EXERCISE AIM
Go through the entries below and work out how many lines include "Stores"; give only that number.

MATERIAL FOR THE TASK
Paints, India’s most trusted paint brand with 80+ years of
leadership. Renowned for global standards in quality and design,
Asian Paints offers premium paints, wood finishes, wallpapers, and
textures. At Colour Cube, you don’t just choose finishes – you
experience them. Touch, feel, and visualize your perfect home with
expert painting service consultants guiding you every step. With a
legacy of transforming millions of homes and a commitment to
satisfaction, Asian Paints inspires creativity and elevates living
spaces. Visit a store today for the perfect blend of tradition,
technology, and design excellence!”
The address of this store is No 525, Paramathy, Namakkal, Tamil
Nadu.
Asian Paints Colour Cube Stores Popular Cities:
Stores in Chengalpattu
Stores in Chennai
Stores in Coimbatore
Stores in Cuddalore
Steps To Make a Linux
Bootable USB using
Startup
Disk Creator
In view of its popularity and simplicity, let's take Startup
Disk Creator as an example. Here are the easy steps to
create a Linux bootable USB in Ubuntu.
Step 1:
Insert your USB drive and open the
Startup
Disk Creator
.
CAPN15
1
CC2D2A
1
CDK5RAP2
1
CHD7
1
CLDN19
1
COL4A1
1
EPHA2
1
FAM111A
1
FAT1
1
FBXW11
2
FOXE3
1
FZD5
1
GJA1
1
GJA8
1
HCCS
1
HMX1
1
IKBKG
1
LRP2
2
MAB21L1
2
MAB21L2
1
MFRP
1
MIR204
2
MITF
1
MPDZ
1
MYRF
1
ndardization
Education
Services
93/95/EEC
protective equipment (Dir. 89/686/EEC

EXERCISE RESULT
5